I write, of course, of quarterback Will Grier’s decision to skip WVU’s upcoming Camping World Bowl against Syracuse. (Oddly, I didn’t see the same blowback when left tackle Yodny Cajuste – who protects Grier’s backside – also announced he was sitting out for the second straight year.)
“It’s not even worth watching now,” wrote one of my Facebook friends.
“Lost all respect for him,” wrote another.
“Letting down his fans, his coaches and his teammates… He has turned his back on his brothers.”
Then there was the other side.
“Will Grier, thanks for all you have done for WVU! I wish you nothing but the best.”
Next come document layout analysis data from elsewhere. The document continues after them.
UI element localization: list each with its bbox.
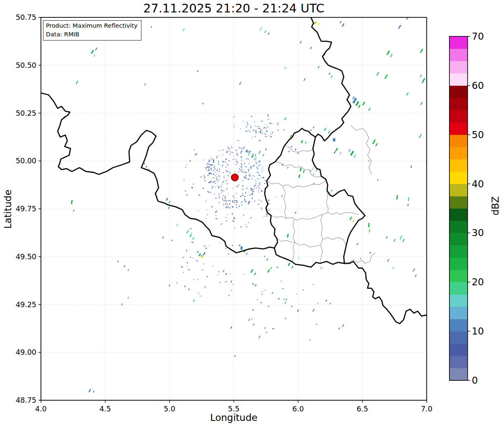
svg-text:10: 10 [472,326,484,337]
map-plot: 4.04.55.05.56.06.57.048.7549.0049.2549.5… [0,0,504,430]
svg-text:4.0: 4.0 [35,405,47,413]
annotation-product-line: Product: Maximum Reflectivity [46,22,138,30]
svg-text:49.00: 49.00 [16,348,36,356]
product-annotation-box: Product: Maximum Reflectivity Data: RMIB [43,20,141,41]
gridlines [41,17,427,400]
svg-text:48.75: 48.75 [16,396,36,404]
svg-text:5.0: 5.0 [164,405,175,413]
region-borders [267,126,375,263]
radar-echoes [63,17,428,393]
svg-text:4.5: 4.5 [100,405,111,413]
svg-text:60: 60 [472,80,484,91]
svg-text:0: 0 [472,375,478,386]
svg-text:49.25: 49.25 [16,301,36,309]
x-axis-ticks: 4.04.55.05.56.06.57.0 [35,400,432,413]
svg-text:70: 70 [472,31,484,42]
svg-text:50.25: 50.25 [16,109,36,117]
svg-text:7.0: 7.0 [421,405,432,413]
svg-text:6.0: 6.0 [292,405,304,413]
svg-text:50: 50 [472,129,484,140]
y-axis-label: Latitude [2,168,14,251]
svg-text:49.75: 49.75 [16,205,36,213]
svg-text:49.50: 49.50 [16,253,36,261]
svg-text:30: 30 [472,227,484,238]
svg-text:50.50: 50.50 [16,61,36,69]
y-axis-ticks: 48.7549.0049.2549.5049.7550.0050.2550.50… [16,13,41,404]
svg-text:40: 40 [472,179,484,189]
clutter-echoes [177,115,318,341]
svg-text:50.75: 50.75 [16,13,36,22]
svg-text:5.5: 5.5 [228,405,240,413]
radar-figure: 27.11.2025 21:20 - 21:24 UTC 4.04.55.05.… [0,0,504,430]
x-axis-label: Longitude [41,412,427,423]
svg-text:20: 20 [472,277,484,287]
colorbar-label: dBZ [490,189,502,222]
colorbar-ticks: 010203040506070 [468,31,484,386]
svg-text:50.00: 50.00 [16,157,36,165]
colorbar [449,36,468,381]
annotation-data-line: Data: RMIB [46,30,138,39]
radar-site-marker [231,174,238,181]
svg-text:6.5: 6.5 [357,405,368,413]
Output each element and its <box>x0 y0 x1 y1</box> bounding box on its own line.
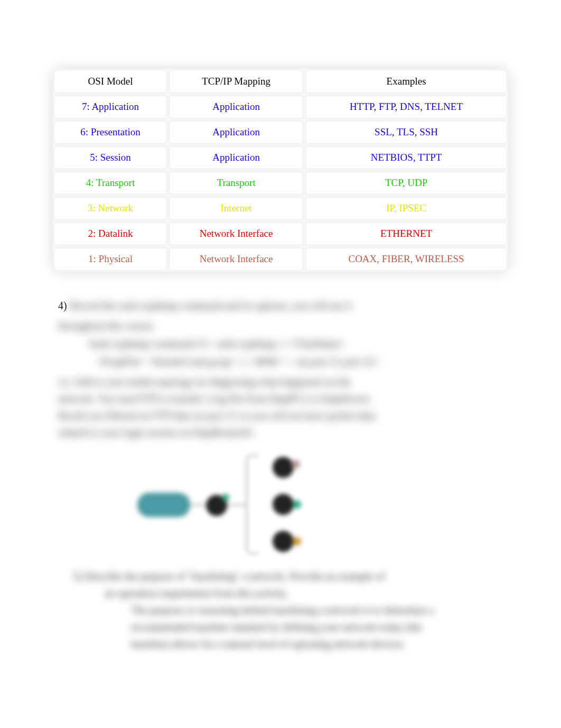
col-header-osi: OSI Model <box>53 69 168 94</box>
cell-examples: ETHERNET <box>304 221 508 246</box>
q4-para2: network. You used FTP to transfer a log … <box>58 390 503 407</box>
table-row: 4: Transport Transport TCP, UDP <box>53 170 508 196</box>
q4-para4: related to your login session on DeptRou… <box>58 424 503 441</box>
table-row: 5: Session Application NETBIOS, TTPT <box>53 145 508 170</box>
q5-sub2: recommended baseline standard by definin… <box>73 619 508 635</box>
cell-osi: 5: Session <box>53 145 168 170</box>
col-header-tcpip: TCP/IP Mapping <box>168 69 304 94</box>
q5-sub1: The purpose or reasoning behind baselini… <box>73 602 508 619</box>
q4-para1: xx: Add to your netlab topology by diagn… <box>58 373 503 390</box>
col-header-examples: Examples <box>304 69 508 94</box>
table-row: 2: Datalink Network Interface ETHERNET <box>53 221 508 246</box>
cloud-icon <box>137 493 190 517</box>
q4-bullet-a: Sudo tcpdump command: $ > sudo tcpdump -… <box>58 335 503 352</box>
cell-examples: COAX, FIBER, WIRELESS <box>304 246 508 272</box>
q4-para3: Recall you filtered on FTP data on port … <box>58 407 503 424</box>
cell-examples: NETBIOS, TTPT <box>304 145 508 170</box>
cell-examples: IP, IPSEC <box>304 196 508 221</box>
table-row: 3: Network Internet IP, IPSEC <box>53 196 508 221</box>
question-4-block: 4) Record the sudo tcpdump command and i… <box>53 297 508 441</box>
q4-number: 4) <box>58 300 67 311</box>
cell-tcpip: Transport <box>168 170 304 196</box>
table-row: 7: Application Application HTTP, FTP, DN… <box>53 94 508 119</box>
server-badge-icon <box>292 460 300 468</box>
table-row: 1: Physical Network Interface COAX, FIBE… <box>53 246 508 272</box>
cell-tcpip: Application <box>168 94 304 119</box>
q4-text: Record the sudo tcpdump command and its … <box>70 300 352 311</box>
router-badge-icon <box>222 494 229 501</box>
osi-tcpip-table: OSI Model TCP/IP Mapping Examples 7: App… <box>53 69 508 272</box>
cell-examples: TCP, UDP <box>304 170 508 196</box>
cell-osi: 7: Application <box>53 94 168 119</box>
q5-line1: 5) Describe the purpose of "baselining" … <box>73 568 508 585</box>
question-5-block: 5) Describe the purpose of "baselining" … <box>53 568 508 652</box>
cell-examples: HTTP, FTP, DNS, TELNET <box>304 94 508 119</box>
cell-osi: 1: Physical <box>53 246 168 272</box>
server-badge-icon <box>293 537 301 546</box>
server-icon <box>273 494 294 515</box>
cell-osi: 6: Presentation <box>53 119 168 145</box>
cell-examples: SSL, TLS, SSH <box>304 119 508 145</box>
cell-tcpip: Application <box>168 119 304 145</box>
cell-osi: 2: Datalink <box>53 221 168 246</box>
cell-tcpip: Network Interface <box>168 246 304 272</box>
cell-tcpip: Network Interface <box>168 221 304 246</box>
connector-line <box>227 504 246 505</box>
server-icon <box>273 531 294 552</box>
connector-line <box>189 504 207 505</box>
bracket-icon <box>246 455 259 554</box>
cell-tcpip: Application <box>168 145 304 170</box>
network-diagram <box>127 451 306 557</box>
cell-osi: 4: Transport <box>53 170 168 196</box>
cell-tcpip: Internet <box>168 196 304 221</box>
server-icon <box>273 457 294 478</box>
q5-line2: an operation requirement from this activ… <box>73 585 508 602</box>
table-header-row: OSI Model TCP/IP Mapping Examples <box>53 69 508 94</box>
q5-sub3: baseline) allows for a natural level of … <box>73 635 508 652</box>
table-row: 6: Presentation Application SSL, TLS, SS… <box>53 119 508 145</box>
q4-bullet-b: <PcapFile> <PacketCount.pcap> -c <####> … <box>58 353 503 370</box>
cell-osi: 3: Network <box>53 196 168 221</box>
server-badge-icon <box>293 500 301 509</box>
q4-text2: throughout this course. <box>58 317 503 334</box>
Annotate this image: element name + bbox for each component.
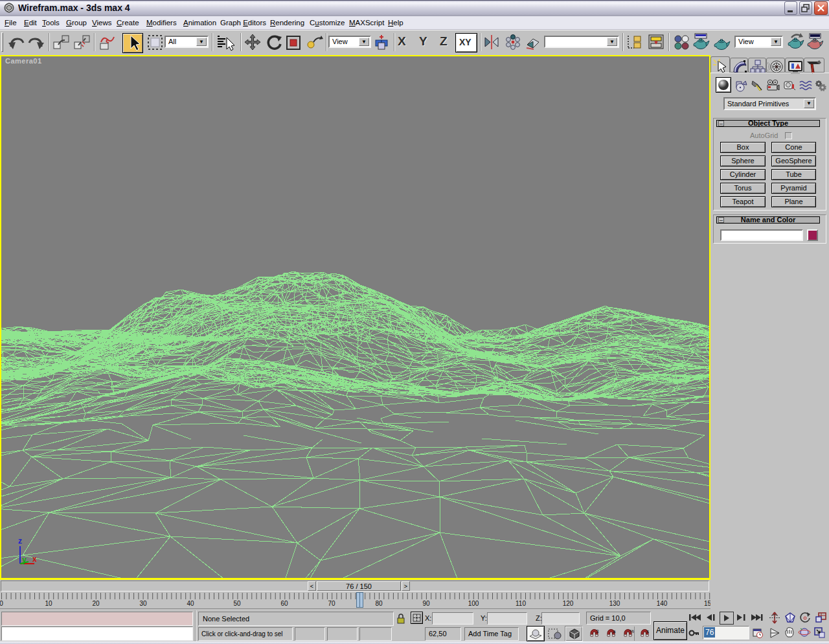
svg-text:z: z [18, 536, 22, 546]
svg-text:20: 20 [92, 600, 100, 607]
svg-text:15: 15 [704, 600, 710, 607]
svg-text:y: y [22, 555, 27, 564]
svg-text:30: 30 [139, 600, 147, 607]
svg-text:3: 3 [596, 628, 599, 634]
svg-text:100: 100 [468, 600, 479, 607]
svg-text:140: 140 [657, 600, 668, 607]
svg-text:50: 50 [233, 600, 241, 607]
svg-text:s: s [646, 628, 649, 634]
svg-text:a: a [613, 628, 616, 634]
svg-text:40: 40 [187, 600, 194, 607]
svg-text:10: 10 [45, 600, 52, 607]
svg-text:80: 80 [375, 600, 383, 607]
svg-text:90: 90 [422, 600, 430, 607]
svg-text:120: 120 [563, 600, 574, 607]
svg-text:x: x [32, 555, 37, 564]
svg-text:0: 0 [0, 600, 3, 607]
svg-text:110: 110 [516, 600, 526, 607]
svg-text:70: 70 [328, 600, 335, 607]
svg-text:60: 60 [280, 600, 288, 607]
svg-text:130: 130 [609, 600, 620, 607]
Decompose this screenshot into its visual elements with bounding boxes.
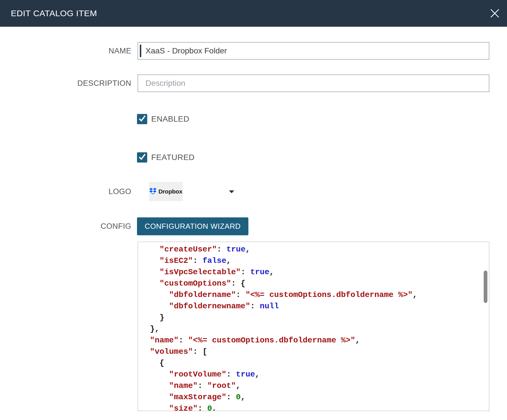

“You people are out of control. He made the right decision for HIM and his FAMILY.”
“This is the reality of college sports today. Unless I get some of the bowl money or we are competing for a national championship, pass.”
For many, it’s another disappointment thrown on the bigger disappointment of the season. WVU had its quarterback. It had its offensive line (for the most part). It had its receivers. A run at a Big 12 title and College Football Playoff was a legitimate goal.
And look at the numbers. Grier did his part. He finished as the nation’s third-highest graded QB, according to Pro Football Focus. He put up 9.7 yards per attempt. His passing grade and PFF grade was 91.9. He finished fourth in the Heisman Trophy voting.
My view is it’s tough to get mad at the guy because he’s skipping a bowl game against Syracuse. He brought excitement to the Mountaineer program when it was most needed. He gave WVU a chance. There were simply other holes, which we went over in a prior blog.
Now, am I happy he’s skipping the bowl? Absolutely not. I enjoyed watching Grier. I loved watching his connection to David Sills, Gary Jennings and the rest of the receivers. I loved watching his swagger.
Yet I get it. It’s the Camping World Bowl. Against Syracuse. And the more Grier and Cajuste are on the field, the more they are exposing themselves to injury. They have already accepted an invitation to the Senior Bowl, which is a pseudo-tryout for the NFL. (Please don’t compare the two.) How many times should they go out there in one year?
That written, however, I do believe something should be done to pad the blow to die-hard fans. This year, WVU fans were hit with the high-profile bowl loss of Grier. Joining him are players like projected top-five NFL pick and Houston defensive lineman Ed Oliver, dynamic South Carolina receiver Deebo Samuel, projected first-round pick and LSU cornerback Greedy Williams and standout Iowa tight end Noah Fant. In the past, Leonard Fournette and Christian McCaffrey made waves by sitting out.
What I suggest is the NCAA and players try to calm those waves. My proposal is they come together — and agree to give fans and bowls as much notice as possible.
I know without a players association, nothing will be ironclad. Yet if the NCAA would set up a system before bowl announcements are made, I don’t see why players like Grier, etc., would buck the idea.
Take this season, for instance. Give Grier as much draft status input as possible from the NFL. Give him the likely bowl scenarios. Then ask where or if he’d play. In the Alamo against Washington State? In the Camping World against Syracuse? Both? Neither?
Then share the information with the bowls before teams are selected and, certainly, with fans as soon as the matchups are announced. Strive for transparency. Don’t drag feet and risk upsetting longtime fans.
See, I understand if WVU fans are disappointed Grier isn’t playing in Orlando. Yet I would likewise understand steam from the ears if tickets are purchased, if plane and hotel reservations are made, if vacation days are requested and THEN Grier announced he’d sit.
Again, the NCAA should strive for a streamlined process. If such players can’t make up their minds right away, well, there’s nothing you can do about it. But at least roll out a process to try and help. Try to take the sting out of fans’ bowl experience.
Might that result in some lost bowl revenue? Maybe.
Yet considering the dwindling college football fanbase, the goodwill would be well worth it.